La música tradicional no necesita únicamente sonar más moderna. Necesita sonar más verdadera, más conectada con la realidad contemporánea. No se trata de buscar una inexistente 'esencia pura', sino de conectar con su sentido germinal, con su historia llena de cruces, préstamos y mestizajes. Como explica Jens Balzer en Ética de la apropiación cultural, lo que hace que una apropiación sea legítima no es la fidelidad a un origen imaginario, sino tener conciencia de que toda cultura es mezcla, cruce y movimiento. O, como diría Derrida, es asumir su 'descentramiento': no tener un centro fijo ni un origen único.
La cultura no puede seguir construyéndose desde los centros de poder. El nuevo folk brota desde los márgenes: desde pueblos que han sido históricamente silenciados, desde territorios que solo existían en los mapas para ser olvidados. Descentralizar la cultura no es repartir folletos culturales en los pueblos, es dinamitar el eje Castellana-Diagonal.
El folk no es atrezzo: es el grito de quienes solo salían en la tele para ser imitados o ridiculizados. Si el nuevo folk no se construye desde esa memoria y esa herida, entonces su modernización no es una evolución: es una máscara vacía. Karmento lo dijo sin rodeos: “El folclore es un poco casa”. Y una casa, si se trata como un decorado, deja de proteger. Las artistas del nuevo folk no hacen fusión para agradar, sino también para reparar. “Con el perreo hasta el suelo y con la jota hasta el cielo”, llevan por bandera Delameseta.

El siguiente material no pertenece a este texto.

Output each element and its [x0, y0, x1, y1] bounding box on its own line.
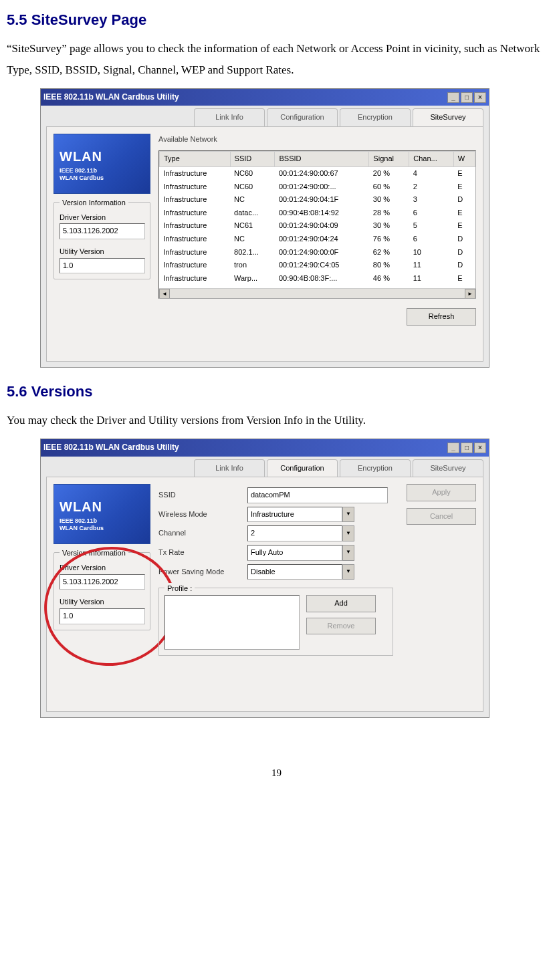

No hablamos solo de música, sino de una construcción simbólica que refleja la historia y la identidad de quienes la habitan, como parafrasea Benito Burgos. De ahí que el intento de recentralizarla y convertirla en pop sea un buen síntoma de los peligros que la acechan. No se trata de crear “parques temáticos de la tradición”, sino de reconocer que esas voces ya estaban ahí. “Hemos sentido una crisis de identidad en torno al territorio”, confiesa Bewis de la Rosa. La solución no está en maquillar esa herida, sino en cantarla como derecho.
Si queremos una cultura verdaderamente transformadora, el folk debe sonar desde donde nace: desde lo colectivo, desde la periferia, desde lo real. No pueden convertirse en canciones en una playlist más
El folk es también una forma de ecología cultural. Sus prácticas están tejidas con el entorno, con el calendario agrícola, con los ciclos naturales. Hablar de música tradicional es hablar también de sostenibilidad, de formas de vida no extractivas, de saberes regenerativos. Si lo rural ha sobrevivido, ha sido gracias a ese equilibrio. El folk puede ser una herramienta para repensar el presente: no como una postal bucólica para urbanitas con ansiedad, sino como forma de vida de quienes, como diría el siempre añorado José Luis Cuerda, quieren seguir siendo de barro en un mundo de plástico.
La música tradicional es un libro cantado, un archivo oral inmemorial, un cúmulo de saberes populares. De generación en generación, con el cuerpo, con la voz, con la vida. Es el recuerdo de las mujeres del campo que sostuvieron la cultura popular sin focos ni micrófonos. Sus cantos, sus oficios, sus maneras de cuidar han sido ignoradas por las narrativas oficiales. En sus manos, el folklore no era folclorismo: era, y es, genealogía, resistencia y futuro.
Si queremos una cultura verdaderamente transformadora, el folk debe sonar desde donde nace: desde lo colectivo, desde la periferia, desde lo real. No pueden convertirse en canciones en una playlist más. Inspirados en un verso de El Naán, podríamos decir que estos sonidos son semillas que sueñan con convertirse en encinas y robles que rompan los mares de asfalto.